The poem is divided into eight chapters, and the versification is in tercets. The composition is half comic and half serious. After many humorous incidents, Mercury appears to Cervantes (who is represented as travelling to Parnassus in the most miserable condition), saluting him with the title of the "Adam of poets". Mercury, after addressing to him many flattering compliments, conducts him to a ship entirely built of different kinds of verse, which is intended to convey a cargo of Spanish poets to the kingdom of Apollo. The description of the ship is a comic allegory. Mercury shows him a list of the poets with whom Apollo wishes to become acquainted and this list, owing to the problematic nature of its half ironical and half serious praises, has proved a stumbling block to commentators. In the midst of the reading, Cervantes suddenly drops the list. The poets are now described as crowding on board the ship in numbers as countless as drops of rain in a shower, or grains of sand on the seacoast; and such a tumult ensues, that, to save the ship from sinking by their pressure, the sirens raise a furious storm. The flights of imagination become more wild as the story advances. The storm subsides, and is succeeded by a shower of poets, that is to say poets fall from the clouds. One of the first who descends on the ship is Lope de Vega, on whom Cervantes seizes this opportunity of pronouncing an emphatic praise. The remainder of the poem, a complete analysis of which would occupy too much space, proceeds in the same spirit.

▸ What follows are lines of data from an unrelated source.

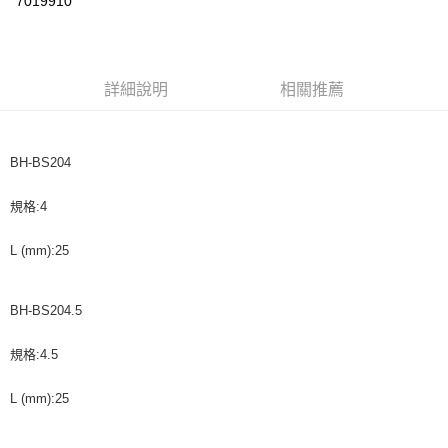
7019910
悠遊付
運送方式
詳細說明
相關推薦
全家取貨付款
每筆NT$60，滿NT$599(含以上)免運費
BH-BS204
付款後全家取貨
每筆NT$60，滿NT$599(含以上)免運費
規格:4
7-11取貨付款
L (mm):25
每筆NT$60，滿NT$599(含以上)免運費
付款後7-11取貨
BH-BS204.5
每筆NT$60，滿NT$599(含以上)免運費
規格:4.5
宅配
每筆NT$120，滿NT$1,599(含以上)免運費
L (mm):25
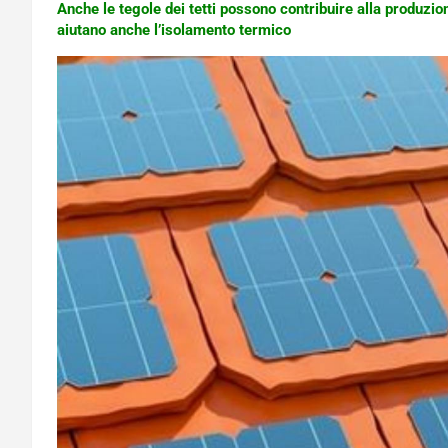
Anche le tegole dei tetti possono contribuire alla produzion
aiutano anche l’isolamento termico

One of the pieces of verse written by Cervantes, is his description of the goddess Poesy, whom he sees in all her glory in the kingdom of Apollo. To this picture the portrait of the goddess Vain-Glory, who afterwards appears to the author in a dream, forms a companion. Among the passages, which for burlesque humour vie with Don Quixote is the description of a second storm, in which Neptune vainly endeavours to plunge the poetasters to the bottom of the deep. Venus prevents them from sinking, by changing them into gourds and leather flasks. At length a formal battle is fought between the real poets and some of the poetasters.

The poem is interspersed throughout with singularly witty ideas; and only a few passages fail to live up to the general standard. It had no prototype. The language is classical throughout, but Cervantes added to the poem a comic supplement in prose, praising his own ability.